J’ai toujours aimé les regards… On dirait que c’est un fragment d’un dieu éclaté… Il y a tellement de lumière que j’ai honte parfois d’être triste… Au fond, il n’y a rien pour être triste… J’ai tout, ou presque…

Sauf ton regard…

Je voyais comme ça quand j’étais enfant… Je regardais le ciel, les plantes, les insectes, l’eau, le mica, les chats, les souris.  J’étais tous les regards…

On dirait que la vie m’a parfois mis des capuchons sur les yeux.

J’aimais tant la Terre, tant la Vie, et j’avais une soif énorme de savoir la lumière des autres.

Mais les autres, on dirait, quand ils ont tout, n’ont plus faim de rien…

Surtout pas des autres.

On ne peut voir Dieu qu’à travers les yeux des tout petits dieux… Les enfants. Ou les adultes restés enfants…

Tout ça pour dire que j’ai vu un regard aujourd’hui.

Un peu comme le tien.

Pas de capuchons sur la lumière.

Franc comme un vent du Sud… Tout chaud, comme un humain sorti du four de la Vie.

C’était tellement beau que je suis arrivé à la maison comme si elle m’avait donné une autre paire d’yeux. Et ses cils comme des battements d’ailes…

Je voyais double… Et je volais..

Je vis avec plusieurs yeux, plusieurs regards. Et quand j’en rencontre, je les prends dans mes yeux, à lumière ouverte.

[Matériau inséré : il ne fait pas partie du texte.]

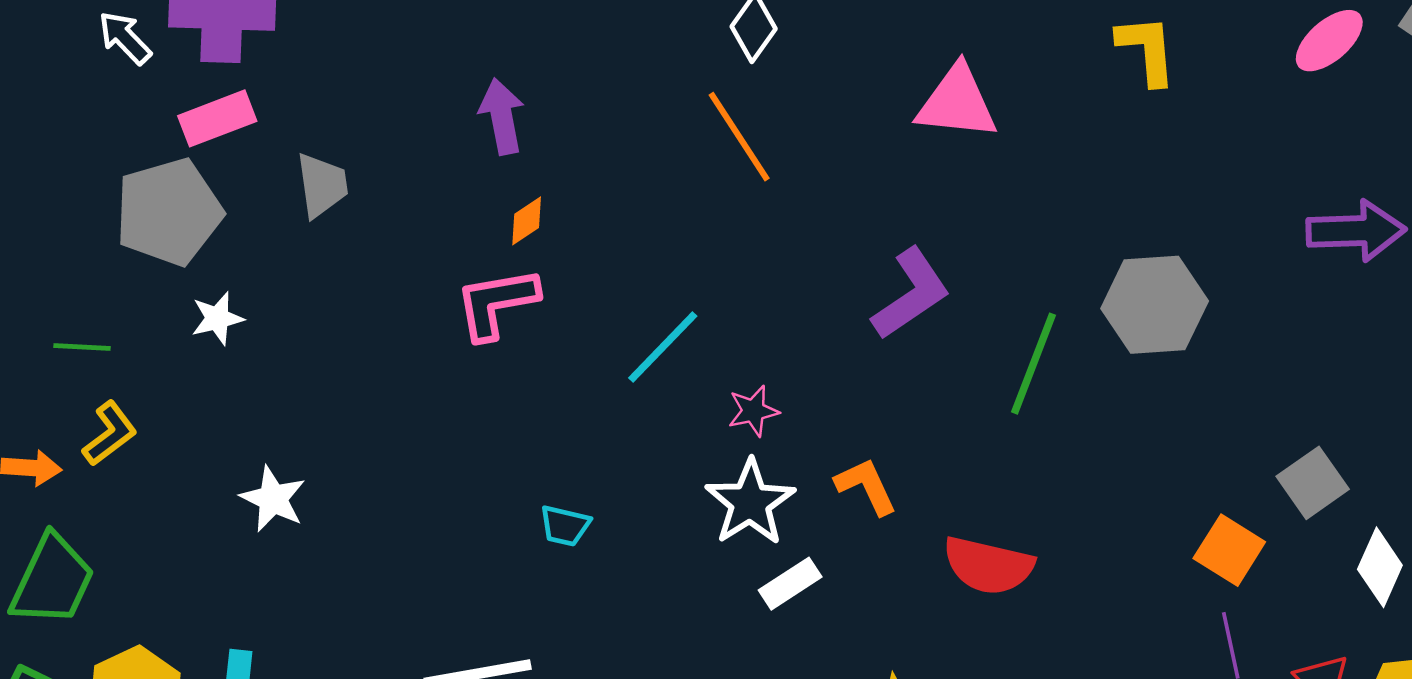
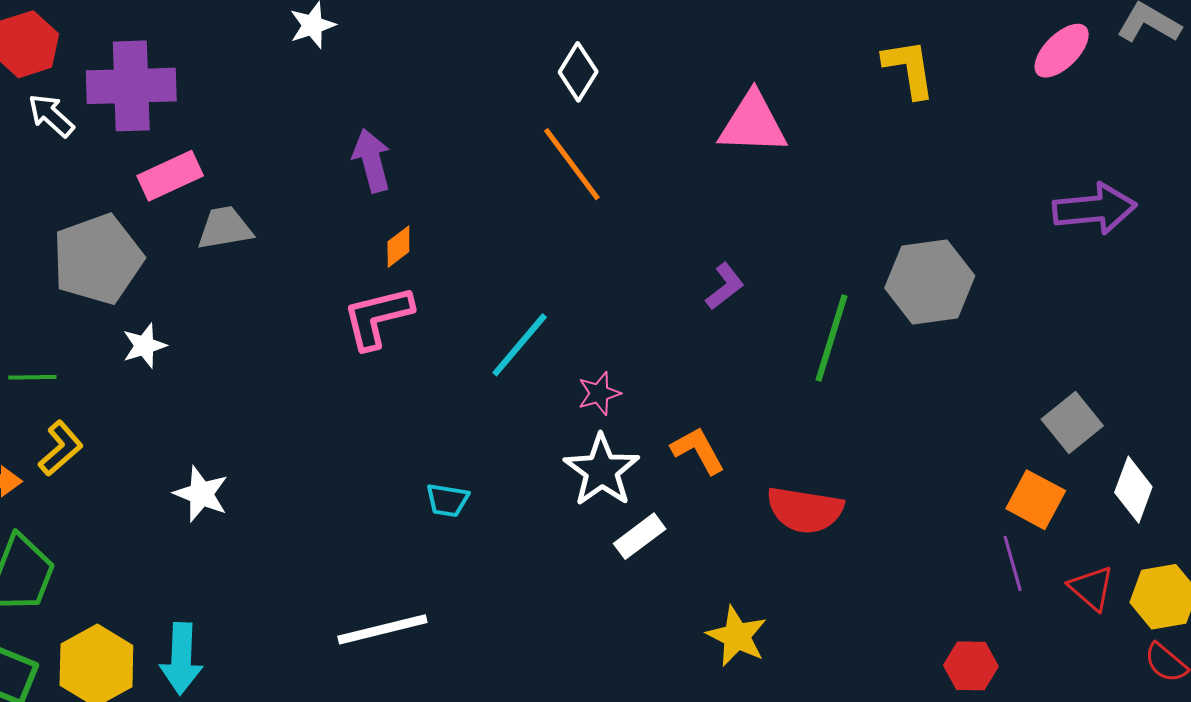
pink rectangle: (217, 118) -> (170, 176), moved
gray trapezoid: (322, 185) -> (225, 228), turned -88
purple L-shape: (911, 294) -> (725, 286), size x0.6
orange square: (1229, 550) -> (1036, 500), moved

Je sais… Je dois être cinglé… Qui donc dans sa vie a écrit une lettre à un regard? Personne, probablement… C’est juste qu’ils ne savent pas à qui écrire. Ni comment l’écrire…

Même s’il n’y avait pas de mots pour le dire, ni de lettres pour l’écrire, ça ne changerait rien.

Peut-être…

On peut le garder, s’en imprégner, mais jamais capables de le dire pour qu’il reste.

Alors, je me suis dit qu’en le disant aux autres qu’ils allaient ouvrir les yeux…

Comme ça, on ne sera pas seuls à se regarder et à se dire qu’on ne se voit pas. On se voit, mais personne ne sait lire les regards, on dirait.

C’est trop loin dans le temps, un regard.

C’est un clin d’œil d’éternité.

Et quand c’est celui d’un enfant – et qu’on voit ce qu’on fait aux enfants – on se dit qu’il ne faut pas laisser les enfants dans les mains de certains adultes.

Pas tous.

Je sais que tu peux voir un frisson… Avec des yeux. Profites-en!

Beaucoup trop ont oublié.

Bon! Je te laisse.

Je vais aller fermer les yeux pour la nuit.

Pour mieux voir demain.

Les yeux, ça s’aiguise dans le noir.

Tu ne sais pas pourquoi?

Parce que c’est de la lumière cachée.